- [WHAT IS EXPECTED]: Return a copy of every line in the records that includes the word "compare".

- [DATASET EXTRACT]:
◆ ◆ ◆ ◆

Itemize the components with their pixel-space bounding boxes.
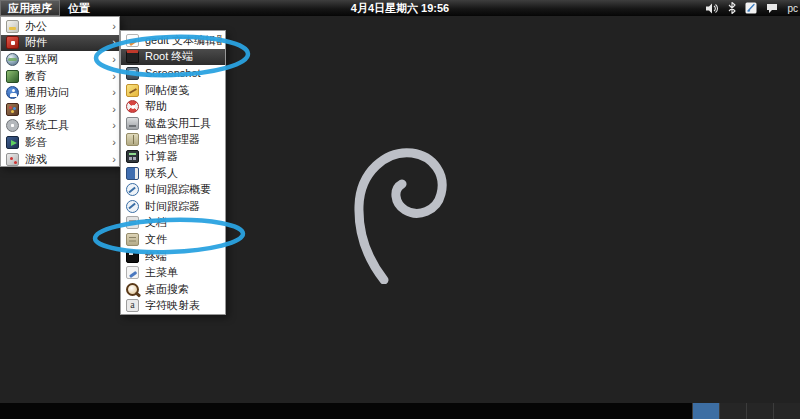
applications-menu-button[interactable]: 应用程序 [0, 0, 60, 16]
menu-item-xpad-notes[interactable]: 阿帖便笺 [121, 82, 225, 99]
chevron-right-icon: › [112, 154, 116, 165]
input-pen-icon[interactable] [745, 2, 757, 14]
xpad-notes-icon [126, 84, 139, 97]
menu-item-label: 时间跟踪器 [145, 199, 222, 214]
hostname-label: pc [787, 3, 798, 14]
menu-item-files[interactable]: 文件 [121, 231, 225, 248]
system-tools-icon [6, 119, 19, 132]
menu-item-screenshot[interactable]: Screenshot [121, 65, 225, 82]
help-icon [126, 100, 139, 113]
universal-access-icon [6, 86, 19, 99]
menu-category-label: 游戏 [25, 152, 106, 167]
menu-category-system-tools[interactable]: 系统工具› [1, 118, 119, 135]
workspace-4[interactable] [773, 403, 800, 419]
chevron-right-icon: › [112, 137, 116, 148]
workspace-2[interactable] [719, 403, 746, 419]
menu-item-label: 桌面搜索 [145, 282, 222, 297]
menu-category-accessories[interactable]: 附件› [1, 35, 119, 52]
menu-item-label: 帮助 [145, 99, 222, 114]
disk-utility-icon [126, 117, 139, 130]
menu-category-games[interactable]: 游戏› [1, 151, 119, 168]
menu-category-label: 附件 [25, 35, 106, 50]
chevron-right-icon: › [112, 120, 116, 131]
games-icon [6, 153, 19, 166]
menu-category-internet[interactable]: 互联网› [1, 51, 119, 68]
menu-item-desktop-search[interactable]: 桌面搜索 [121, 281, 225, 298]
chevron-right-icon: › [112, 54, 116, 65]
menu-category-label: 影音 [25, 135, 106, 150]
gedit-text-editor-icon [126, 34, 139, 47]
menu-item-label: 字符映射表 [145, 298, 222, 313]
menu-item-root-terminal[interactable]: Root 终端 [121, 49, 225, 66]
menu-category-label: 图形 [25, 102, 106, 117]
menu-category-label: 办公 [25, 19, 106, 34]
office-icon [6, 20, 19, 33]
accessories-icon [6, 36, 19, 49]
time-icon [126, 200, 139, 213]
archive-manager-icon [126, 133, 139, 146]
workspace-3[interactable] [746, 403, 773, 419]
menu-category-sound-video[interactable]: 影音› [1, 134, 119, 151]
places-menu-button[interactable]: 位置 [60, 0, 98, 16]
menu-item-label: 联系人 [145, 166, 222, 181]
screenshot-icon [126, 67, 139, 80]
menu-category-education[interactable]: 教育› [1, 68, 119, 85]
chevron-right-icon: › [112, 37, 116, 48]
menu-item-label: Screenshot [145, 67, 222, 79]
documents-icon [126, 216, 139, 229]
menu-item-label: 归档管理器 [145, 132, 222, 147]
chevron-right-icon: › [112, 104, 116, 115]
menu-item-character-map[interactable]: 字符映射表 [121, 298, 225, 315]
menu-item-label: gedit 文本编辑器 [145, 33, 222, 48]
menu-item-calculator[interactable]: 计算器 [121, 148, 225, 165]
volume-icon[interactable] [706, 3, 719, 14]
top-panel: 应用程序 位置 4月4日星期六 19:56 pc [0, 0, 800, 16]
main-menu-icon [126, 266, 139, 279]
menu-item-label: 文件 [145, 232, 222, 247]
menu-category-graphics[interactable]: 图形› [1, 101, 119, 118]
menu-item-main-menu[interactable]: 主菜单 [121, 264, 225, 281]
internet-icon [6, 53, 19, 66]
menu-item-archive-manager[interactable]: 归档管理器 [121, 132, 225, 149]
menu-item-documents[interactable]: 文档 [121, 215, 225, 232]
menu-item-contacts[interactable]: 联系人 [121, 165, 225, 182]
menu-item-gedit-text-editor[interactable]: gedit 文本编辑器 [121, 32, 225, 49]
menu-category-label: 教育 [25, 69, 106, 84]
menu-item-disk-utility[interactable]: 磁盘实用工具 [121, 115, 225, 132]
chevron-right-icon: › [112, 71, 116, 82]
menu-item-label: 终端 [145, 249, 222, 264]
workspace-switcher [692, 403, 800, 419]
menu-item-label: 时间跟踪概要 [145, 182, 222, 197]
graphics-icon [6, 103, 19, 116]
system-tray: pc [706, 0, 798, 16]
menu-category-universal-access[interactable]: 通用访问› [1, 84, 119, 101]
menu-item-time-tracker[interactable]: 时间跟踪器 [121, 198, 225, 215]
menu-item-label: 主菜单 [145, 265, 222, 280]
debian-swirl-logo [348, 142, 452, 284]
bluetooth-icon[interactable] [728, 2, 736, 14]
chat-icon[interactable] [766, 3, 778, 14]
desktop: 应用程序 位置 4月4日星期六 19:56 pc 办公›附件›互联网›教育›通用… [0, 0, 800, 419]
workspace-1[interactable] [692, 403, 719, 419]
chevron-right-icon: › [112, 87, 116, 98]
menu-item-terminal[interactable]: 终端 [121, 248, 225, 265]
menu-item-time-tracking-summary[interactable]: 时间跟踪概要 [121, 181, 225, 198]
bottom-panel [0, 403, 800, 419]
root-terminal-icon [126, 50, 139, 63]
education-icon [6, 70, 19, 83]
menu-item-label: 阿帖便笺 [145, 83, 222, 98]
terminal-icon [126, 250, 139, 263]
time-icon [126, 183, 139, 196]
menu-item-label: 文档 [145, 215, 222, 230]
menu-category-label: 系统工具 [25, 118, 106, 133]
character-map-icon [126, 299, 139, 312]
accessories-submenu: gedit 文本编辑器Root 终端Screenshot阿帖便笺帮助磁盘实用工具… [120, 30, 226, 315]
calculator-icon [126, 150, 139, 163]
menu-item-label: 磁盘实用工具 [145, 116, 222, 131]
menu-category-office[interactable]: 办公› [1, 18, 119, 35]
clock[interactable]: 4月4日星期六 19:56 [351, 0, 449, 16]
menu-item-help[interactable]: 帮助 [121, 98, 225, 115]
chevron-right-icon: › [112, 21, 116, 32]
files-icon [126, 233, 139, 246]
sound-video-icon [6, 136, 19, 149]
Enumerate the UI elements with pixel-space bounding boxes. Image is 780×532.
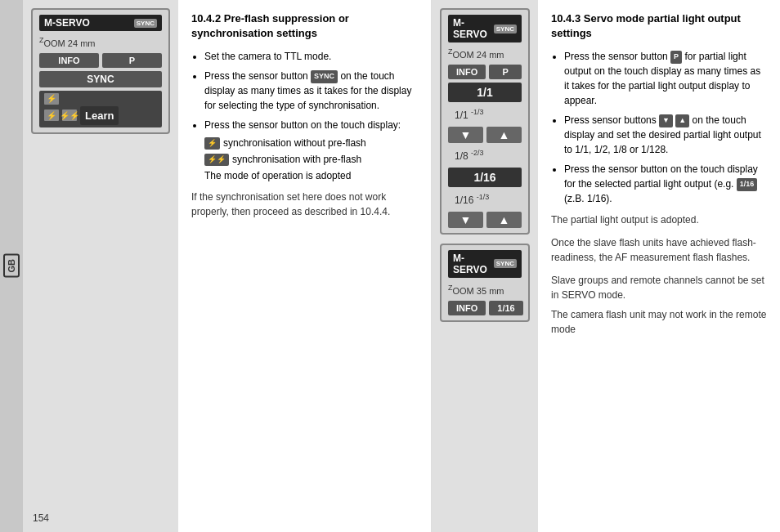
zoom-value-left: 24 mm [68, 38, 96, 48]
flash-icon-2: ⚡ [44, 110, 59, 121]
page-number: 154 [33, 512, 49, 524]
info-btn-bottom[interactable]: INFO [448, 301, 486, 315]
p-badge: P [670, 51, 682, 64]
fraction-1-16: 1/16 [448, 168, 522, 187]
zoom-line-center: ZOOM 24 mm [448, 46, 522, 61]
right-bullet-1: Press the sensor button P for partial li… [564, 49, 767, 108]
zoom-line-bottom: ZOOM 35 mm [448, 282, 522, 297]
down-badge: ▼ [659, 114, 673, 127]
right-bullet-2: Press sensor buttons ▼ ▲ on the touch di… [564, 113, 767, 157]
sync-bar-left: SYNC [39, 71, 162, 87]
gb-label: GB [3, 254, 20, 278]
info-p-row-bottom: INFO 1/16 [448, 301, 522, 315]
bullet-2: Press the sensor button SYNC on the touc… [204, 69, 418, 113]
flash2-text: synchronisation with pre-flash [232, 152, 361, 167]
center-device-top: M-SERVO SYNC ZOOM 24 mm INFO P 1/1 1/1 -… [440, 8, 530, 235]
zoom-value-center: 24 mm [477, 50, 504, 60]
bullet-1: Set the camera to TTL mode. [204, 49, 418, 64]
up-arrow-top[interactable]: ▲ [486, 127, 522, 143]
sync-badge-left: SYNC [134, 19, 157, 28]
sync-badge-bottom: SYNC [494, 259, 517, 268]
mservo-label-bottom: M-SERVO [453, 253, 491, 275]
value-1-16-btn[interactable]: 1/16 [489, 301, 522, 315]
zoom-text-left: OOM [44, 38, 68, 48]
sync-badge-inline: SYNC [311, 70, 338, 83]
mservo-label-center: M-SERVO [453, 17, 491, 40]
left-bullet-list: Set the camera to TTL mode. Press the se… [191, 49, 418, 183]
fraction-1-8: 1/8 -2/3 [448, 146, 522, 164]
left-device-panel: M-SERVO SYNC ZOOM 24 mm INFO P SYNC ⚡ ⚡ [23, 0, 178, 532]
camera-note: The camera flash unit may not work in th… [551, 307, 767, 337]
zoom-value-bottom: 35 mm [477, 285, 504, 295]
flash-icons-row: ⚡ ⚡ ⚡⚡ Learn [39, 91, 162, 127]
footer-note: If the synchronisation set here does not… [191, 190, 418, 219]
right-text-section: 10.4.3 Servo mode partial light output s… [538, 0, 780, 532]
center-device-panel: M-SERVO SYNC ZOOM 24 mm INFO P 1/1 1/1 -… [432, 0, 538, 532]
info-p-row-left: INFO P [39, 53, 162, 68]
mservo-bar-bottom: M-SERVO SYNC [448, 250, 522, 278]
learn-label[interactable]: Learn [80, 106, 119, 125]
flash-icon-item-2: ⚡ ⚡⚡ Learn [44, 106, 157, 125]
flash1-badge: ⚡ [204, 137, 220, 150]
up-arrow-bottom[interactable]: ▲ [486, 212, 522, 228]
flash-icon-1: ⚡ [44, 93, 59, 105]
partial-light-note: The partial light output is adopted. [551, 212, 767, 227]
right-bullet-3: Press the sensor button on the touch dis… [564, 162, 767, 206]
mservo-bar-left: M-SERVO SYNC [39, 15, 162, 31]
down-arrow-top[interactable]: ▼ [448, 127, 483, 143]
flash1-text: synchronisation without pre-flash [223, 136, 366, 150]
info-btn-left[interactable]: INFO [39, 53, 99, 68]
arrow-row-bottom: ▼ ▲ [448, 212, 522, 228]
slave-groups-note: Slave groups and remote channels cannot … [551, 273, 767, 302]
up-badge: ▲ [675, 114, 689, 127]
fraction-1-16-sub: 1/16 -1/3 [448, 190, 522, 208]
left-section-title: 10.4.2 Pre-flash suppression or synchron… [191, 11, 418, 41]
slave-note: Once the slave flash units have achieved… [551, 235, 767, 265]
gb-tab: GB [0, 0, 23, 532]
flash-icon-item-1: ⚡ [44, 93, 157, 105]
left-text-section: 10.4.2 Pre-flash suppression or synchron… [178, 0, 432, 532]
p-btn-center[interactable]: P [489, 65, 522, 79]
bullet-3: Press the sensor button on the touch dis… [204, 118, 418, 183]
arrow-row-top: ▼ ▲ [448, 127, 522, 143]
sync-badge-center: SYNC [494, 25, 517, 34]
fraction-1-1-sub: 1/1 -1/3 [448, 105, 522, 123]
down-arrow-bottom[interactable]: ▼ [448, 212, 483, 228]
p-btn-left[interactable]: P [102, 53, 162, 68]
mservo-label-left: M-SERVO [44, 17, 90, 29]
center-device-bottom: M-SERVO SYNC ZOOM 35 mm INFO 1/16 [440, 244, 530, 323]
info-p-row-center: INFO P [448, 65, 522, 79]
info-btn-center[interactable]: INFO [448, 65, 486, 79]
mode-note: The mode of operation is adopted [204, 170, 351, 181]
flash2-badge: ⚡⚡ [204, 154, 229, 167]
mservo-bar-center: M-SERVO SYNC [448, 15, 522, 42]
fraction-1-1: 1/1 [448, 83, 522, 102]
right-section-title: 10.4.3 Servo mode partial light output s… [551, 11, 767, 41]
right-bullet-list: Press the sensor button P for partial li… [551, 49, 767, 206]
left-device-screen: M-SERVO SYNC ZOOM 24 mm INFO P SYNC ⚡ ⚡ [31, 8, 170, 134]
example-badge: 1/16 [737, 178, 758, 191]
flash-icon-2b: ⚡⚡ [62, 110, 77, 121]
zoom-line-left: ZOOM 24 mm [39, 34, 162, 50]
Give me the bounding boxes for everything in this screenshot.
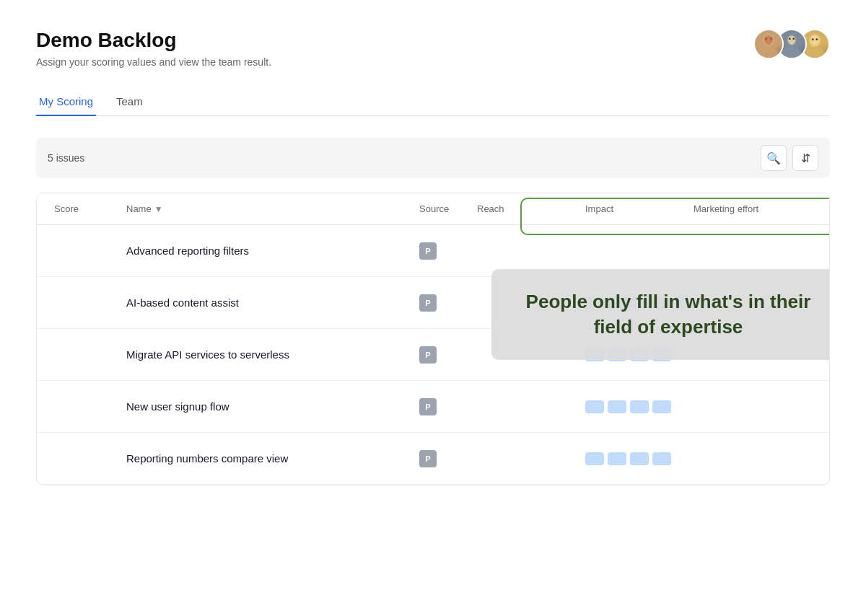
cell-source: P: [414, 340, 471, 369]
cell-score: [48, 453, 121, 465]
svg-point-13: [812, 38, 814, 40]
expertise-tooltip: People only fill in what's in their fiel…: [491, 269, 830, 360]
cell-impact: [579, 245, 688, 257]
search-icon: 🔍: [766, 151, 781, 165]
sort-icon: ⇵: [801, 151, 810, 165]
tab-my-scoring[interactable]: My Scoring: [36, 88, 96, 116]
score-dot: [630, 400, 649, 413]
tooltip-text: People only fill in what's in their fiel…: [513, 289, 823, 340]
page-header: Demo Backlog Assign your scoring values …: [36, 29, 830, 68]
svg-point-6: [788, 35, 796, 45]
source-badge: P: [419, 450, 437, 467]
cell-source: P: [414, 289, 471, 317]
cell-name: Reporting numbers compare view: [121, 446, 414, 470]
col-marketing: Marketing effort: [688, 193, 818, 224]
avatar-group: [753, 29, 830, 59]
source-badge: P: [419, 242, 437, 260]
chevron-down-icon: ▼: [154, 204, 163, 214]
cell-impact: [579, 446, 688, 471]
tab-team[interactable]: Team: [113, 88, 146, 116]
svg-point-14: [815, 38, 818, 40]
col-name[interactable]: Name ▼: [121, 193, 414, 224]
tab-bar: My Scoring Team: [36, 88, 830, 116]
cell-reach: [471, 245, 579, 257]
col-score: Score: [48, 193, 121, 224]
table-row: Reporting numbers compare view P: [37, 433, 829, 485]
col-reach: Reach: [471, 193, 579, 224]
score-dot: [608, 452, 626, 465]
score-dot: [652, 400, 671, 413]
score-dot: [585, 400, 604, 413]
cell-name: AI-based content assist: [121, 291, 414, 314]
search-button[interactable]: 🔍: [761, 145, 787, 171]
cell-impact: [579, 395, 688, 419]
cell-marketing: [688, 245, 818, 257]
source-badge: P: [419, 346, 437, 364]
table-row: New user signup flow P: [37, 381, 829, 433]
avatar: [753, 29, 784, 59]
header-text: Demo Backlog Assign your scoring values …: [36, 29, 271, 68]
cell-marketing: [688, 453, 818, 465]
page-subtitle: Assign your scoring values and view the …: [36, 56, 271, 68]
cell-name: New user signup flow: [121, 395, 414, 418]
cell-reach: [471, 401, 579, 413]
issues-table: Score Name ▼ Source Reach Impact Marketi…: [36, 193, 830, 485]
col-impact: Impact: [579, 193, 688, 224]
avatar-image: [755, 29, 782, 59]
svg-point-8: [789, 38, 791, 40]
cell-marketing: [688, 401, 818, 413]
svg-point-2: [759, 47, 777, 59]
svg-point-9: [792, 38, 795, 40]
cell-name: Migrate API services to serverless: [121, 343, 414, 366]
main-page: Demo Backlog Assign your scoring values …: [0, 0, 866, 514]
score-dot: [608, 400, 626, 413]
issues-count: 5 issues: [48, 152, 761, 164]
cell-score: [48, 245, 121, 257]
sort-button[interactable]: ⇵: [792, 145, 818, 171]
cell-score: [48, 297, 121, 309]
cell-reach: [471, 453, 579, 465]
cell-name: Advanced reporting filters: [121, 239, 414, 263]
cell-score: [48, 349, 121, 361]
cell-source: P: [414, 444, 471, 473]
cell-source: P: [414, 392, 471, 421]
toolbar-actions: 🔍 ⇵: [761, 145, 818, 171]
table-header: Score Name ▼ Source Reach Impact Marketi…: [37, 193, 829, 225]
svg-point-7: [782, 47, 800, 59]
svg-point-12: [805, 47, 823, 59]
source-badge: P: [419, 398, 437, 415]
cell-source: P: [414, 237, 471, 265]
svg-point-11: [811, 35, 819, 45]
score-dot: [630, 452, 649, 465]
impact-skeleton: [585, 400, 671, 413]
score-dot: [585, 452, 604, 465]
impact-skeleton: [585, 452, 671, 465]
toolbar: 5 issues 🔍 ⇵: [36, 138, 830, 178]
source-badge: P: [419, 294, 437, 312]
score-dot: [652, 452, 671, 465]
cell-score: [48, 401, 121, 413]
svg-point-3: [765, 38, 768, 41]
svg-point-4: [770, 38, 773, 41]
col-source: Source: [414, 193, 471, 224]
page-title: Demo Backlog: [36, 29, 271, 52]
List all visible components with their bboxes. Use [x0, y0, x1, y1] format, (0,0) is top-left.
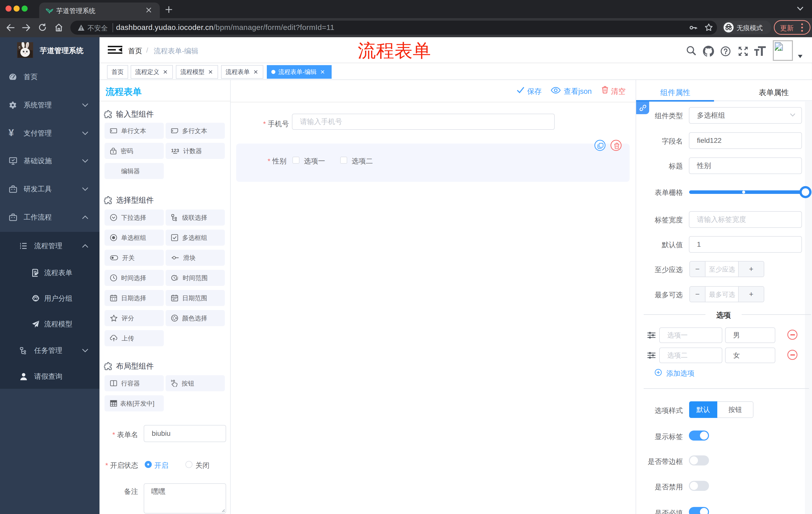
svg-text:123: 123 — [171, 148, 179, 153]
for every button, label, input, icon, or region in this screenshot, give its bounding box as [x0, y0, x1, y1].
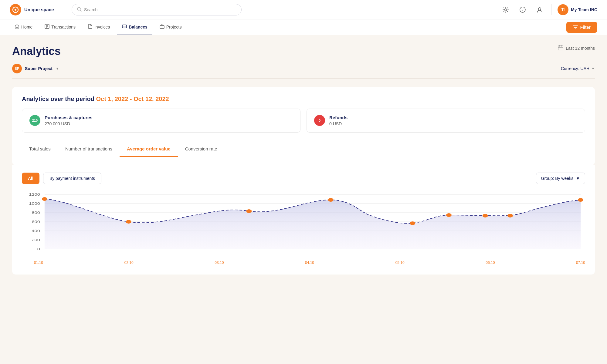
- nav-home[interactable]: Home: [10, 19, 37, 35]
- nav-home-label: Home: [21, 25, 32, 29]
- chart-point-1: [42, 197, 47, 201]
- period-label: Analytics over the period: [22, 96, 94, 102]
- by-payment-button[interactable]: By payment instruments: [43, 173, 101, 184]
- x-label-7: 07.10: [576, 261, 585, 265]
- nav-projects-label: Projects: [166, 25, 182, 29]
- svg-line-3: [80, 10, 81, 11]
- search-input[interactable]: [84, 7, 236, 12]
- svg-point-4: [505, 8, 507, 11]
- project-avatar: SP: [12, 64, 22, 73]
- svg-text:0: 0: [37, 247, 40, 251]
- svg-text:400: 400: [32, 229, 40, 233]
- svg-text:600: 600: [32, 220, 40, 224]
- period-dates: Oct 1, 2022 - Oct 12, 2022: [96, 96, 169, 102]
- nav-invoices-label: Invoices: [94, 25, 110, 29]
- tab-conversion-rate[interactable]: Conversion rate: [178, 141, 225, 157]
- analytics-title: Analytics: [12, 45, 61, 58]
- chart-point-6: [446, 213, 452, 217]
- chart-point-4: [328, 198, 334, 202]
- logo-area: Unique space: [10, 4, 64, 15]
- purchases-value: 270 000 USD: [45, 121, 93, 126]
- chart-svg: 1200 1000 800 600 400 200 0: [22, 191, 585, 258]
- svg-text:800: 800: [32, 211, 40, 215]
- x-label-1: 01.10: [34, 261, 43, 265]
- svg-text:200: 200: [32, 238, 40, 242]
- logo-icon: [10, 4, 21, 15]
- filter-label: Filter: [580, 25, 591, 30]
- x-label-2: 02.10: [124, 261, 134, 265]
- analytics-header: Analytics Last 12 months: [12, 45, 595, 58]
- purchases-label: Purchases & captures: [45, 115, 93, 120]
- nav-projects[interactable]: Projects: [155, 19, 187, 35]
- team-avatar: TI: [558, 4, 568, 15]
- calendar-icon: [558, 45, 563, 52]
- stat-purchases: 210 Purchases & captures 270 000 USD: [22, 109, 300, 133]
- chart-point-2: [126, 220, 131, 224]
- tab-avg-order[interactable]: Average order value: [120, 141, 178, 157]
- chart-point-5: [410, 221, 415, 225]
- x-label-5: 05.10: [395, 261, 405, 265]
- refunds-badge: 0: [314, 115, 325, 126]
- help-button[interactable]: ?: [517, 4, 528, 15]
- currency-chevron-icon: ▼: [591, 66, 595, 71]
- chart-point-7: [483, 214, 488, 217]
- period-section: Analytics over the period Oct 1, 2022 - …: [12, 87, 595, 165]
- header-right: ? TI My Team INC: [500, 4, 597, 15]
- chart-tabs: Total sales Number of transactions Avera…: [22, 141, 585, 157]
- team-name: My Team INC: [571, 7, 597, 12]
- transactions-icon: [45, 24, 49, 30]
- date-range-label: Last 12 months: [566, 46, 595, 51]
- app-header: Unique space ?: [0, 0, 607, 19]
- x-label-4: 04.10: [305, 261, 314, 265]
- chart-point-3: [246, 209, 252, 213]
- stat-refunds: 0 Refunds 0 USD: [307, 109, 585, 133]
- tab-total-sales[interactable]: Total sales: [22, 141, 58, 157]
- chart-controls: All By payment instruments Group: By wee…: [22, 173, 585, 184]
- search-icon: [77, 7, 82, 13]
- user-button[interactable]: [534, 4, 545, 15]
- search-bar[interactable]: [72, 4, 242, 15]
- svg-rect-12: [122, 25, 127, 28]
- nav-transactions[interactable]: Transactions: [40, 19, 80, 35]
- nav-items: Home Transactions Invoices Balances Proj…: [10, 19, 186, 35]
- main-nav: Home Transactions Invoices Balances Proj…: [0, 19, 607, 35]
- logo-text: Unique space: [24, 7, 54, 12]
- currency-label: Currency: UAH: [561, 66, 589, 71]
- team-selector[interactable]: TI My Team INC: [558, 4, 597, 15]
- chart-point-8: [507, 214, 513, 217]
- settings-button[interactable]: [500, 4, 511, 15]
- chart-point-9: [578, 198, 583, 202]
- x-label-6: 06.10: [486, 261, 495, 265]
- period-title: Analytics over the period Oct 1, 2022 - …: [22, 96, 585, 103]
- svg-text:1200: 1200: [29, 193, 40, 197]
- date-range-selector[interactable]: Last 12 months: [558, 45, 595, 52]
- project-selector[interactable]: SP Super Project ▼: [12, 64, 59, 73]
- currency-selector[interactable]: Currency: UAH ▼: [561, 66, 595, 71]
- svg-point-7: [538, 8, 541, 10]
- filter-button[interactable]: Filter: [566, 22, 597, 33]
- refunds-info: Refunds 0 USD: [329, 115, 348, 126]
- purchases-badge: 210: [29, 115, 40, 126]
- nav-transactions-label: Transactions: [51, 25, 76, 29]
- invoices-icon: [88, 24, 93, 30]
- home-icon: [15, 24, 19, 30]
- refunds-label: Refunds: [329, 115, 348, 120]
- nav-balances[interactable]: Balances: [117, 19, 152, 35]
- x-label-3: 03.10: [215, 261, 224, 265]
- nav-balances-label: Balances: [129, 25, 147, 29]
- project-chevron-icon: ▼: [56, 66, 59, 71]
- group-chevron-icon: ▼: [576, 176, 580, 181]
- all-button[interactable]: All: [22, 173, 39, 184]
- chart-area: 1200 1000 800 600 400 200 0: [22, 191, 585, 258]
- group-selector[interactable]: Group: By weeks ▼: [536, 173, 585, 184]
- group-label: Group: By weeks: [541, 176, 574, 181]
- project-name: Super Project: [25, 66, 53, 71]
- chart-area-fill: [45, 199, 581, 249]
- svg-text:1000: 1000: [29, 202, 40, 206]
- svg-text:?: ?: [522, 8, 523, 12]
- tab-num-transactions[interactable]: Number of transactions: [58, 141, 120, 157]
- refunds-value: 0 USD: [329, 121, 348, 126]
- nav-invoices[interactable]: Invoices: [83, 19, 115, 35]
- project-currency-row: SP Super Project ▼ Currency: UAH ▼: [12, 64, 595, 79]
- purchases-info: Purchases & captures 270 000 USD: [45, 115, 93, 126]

◆ ◆ ◆ ◆

- [ANSWER SPACE]:
cell-name: Reporting numbers compare view: [121, 446, 414, 470]
table-row: Reporting numbers compare view P: [37, 433, 829, 485]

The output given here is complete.